Three honest caveats.

It does not solve the trust gap with the orchestration vendor. Self-Hosted Sandboxes mean tool execution happens on the customer's plane; the agent loop still happens on Anthropic's. The data that flows into the model's context window is the data the customer-side tool execution sent there, and the discipline of which data flows into the context window is the customer's discipline to write. A pattern that exfiltrates data through context payloads to the vendor's plane defeats the architectural point. The eval question is which fields of which records does the agent actually need in context, and what's the minimum subset that satisfies the workflow — and that question is harder to answer than the architectural choice that enabled the deployment in the first place.

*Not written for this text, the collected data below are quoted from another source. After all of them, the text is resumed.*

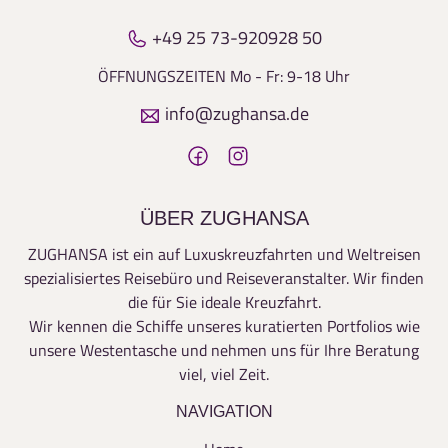
+49 25 73-920928 50
ÖFFNUNGSZEITEN
Mo - Fr: 9-18 Uhr
info@zughansa.de
ÜBER ZUGHANSA
ZUGHANSA ist ein auf Luxuskreuzfahrten und Weltreisen
spezialisiertes Reisebüro und Reiseveranstalter. Wir finden
die für Sie ideale Kreuzfahrt.
Wir kennen die Schiffe unseres kuratierten Portfolios wie
unsere Westentasche und nehmen uns für Ihre Beratung
viel, viel Zeit.
NAVIGATION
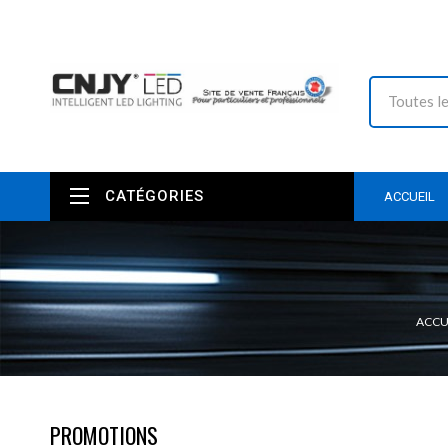
CATÉGORIES
ACCUEIL
ACCU
PROMOTIONS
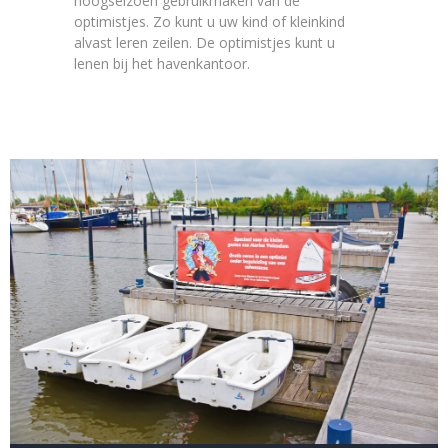
hoogseizoen gebruikmaken van de
optimistjes. Zo kunt u uw kind of kleinkind
alvast leren zeilen. De optimistjes kunt u
lenen bij het havenkantoor.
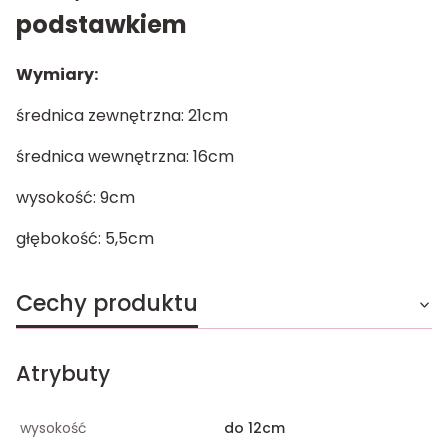
podstawkiem
Wymiary:
średnica zewnętrzna: 21cm
średnica wewnętrzna: 16cm
wysokość: 9cm
głębokość: 5,5cm
Cechy produktu
Atrybuty
wysokość
do 12cm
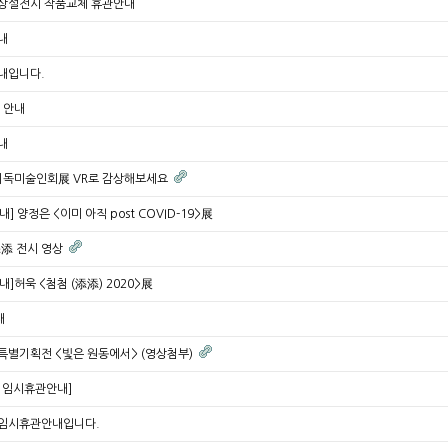
상설전시 작품교체 휴관안내
내
내입니다.
 안내
내
화기독미술인회展 VR로 감상해보세요
] 양정은 <이미 아직 post COVID-19>展
添添 전시 영상
]허욱 <첨첨 (添添) 2020>展
내
특별기획전 <빛은 원동에서> (영상첨부)
 임시휴관안내]
임시휴관안내입니다.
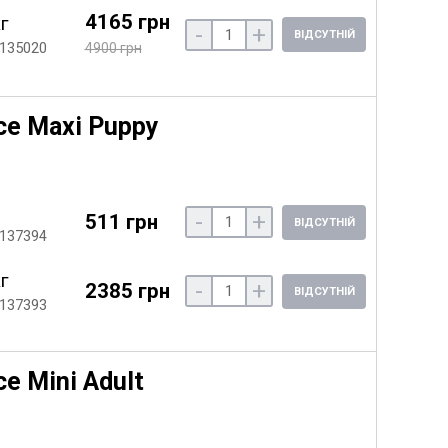
4165 грн
кг
-
+
ВІДСУТНІЙ
 135020
4900 грн
ce Maxi Puppy
-
+
511 грн
ВІДСУТНІЙ
 137394
кг
-
+
2385 грн
ВІДСУТНІЙ
 137393
e Mini Adult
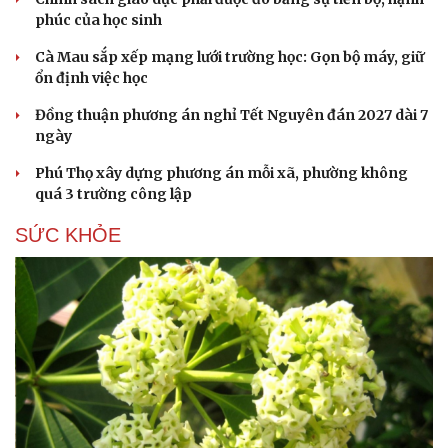
phúc của học sinh
Cà Mau sắp xếp mạng lưới trường học: Gọn bộ máy, giữ
ổn định việc học
Đồng thuận phương án nghỉ Tết Nguyên đán 2027 dài 7
ngày
Phú Thọ xây dựng phương án mỗi xã, phường không
quá 3 trường công lập
SỨC KHỎE
Du lịch
Podcast
Tư vấn
Câu chuyện thời sự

It does not eliminate the operational burden of running the customer-side plane. The sandbox runs on the customer's infrastructure; the customer's platform team owns its uptime, scaling, and security. The MCP tunnel runs on a customer-deployed gateway; the customer's platform team owns its uptime, scaling, and security. The hybrid-orchestration pattern moves work to the customer, not away from it. That trade is the right one for regulated and security-sensitive workloads; it is not free.

It does not replace the eval discipline at the boundary. The model on Anthropic's plane is still the same Claude model — Sonnet, Opus, soon Mythos — and the eval discipline that grades whether it's actually right on your workload still applies. Hybrid orchestration changes where the data sits; it does not change whether the model's outputs are correct, well-calibrated, or safe at your workload's tail. The harness, the gold sets, the senior-review queue all stay load-bearing.

Where Sonnet Code fits

Hybrid orchestration shipping as a real product is the easy half of the story. The hard half is the engineering above the architecture — the MCP server design, the scoped tool surface, the trace-ID propagation between vendor-side and customer-side audit logs, the adversarial review of the tunnel chain, the eval harness that grades the agent on the workload that actually got built — that turns the architecture is possible into the deployment is defensible under a regulator inquiry, a security review, and a customer audit. AI development at Sonnet Code is that engineering: designing the MCP servers that expose the right scoped surface of your internal systems, deploying the tunnel gateway and the sandbox runtime inside your perimeter on the providers you already trust, wiring trace-ID propagation into your existing observability stack, and standing up the per-agent rate-limiting and structured audit identity that satisfies the AI Act's lifetime-retention requirement. AI training is the human-judgment half: senior security engineers, domain experts, and regulatory specialists who run the adversarial review on the tunnel chain, design the rubrics that decide which actions are autonomous and which escalate to human review, calibrate the senior-review queue for the failure modes a private-network agent surface introduces, and stand up the gold sets that grade the agent honestly against the customer's workload — not the public benchmark.

The hybrid-orchestration era is open. The agent pilots that died in 2024 because the deployment shape didn't exist are now buildable. The procurement conversation that starts next month is the one where the platform team that put in the work this quarter walks in with an architecture, a roadmap, and a defensible compliance story — and the platform team that didn't walks in saying we'll figure it out in Q4. That gap compounds. The work to close it starts now.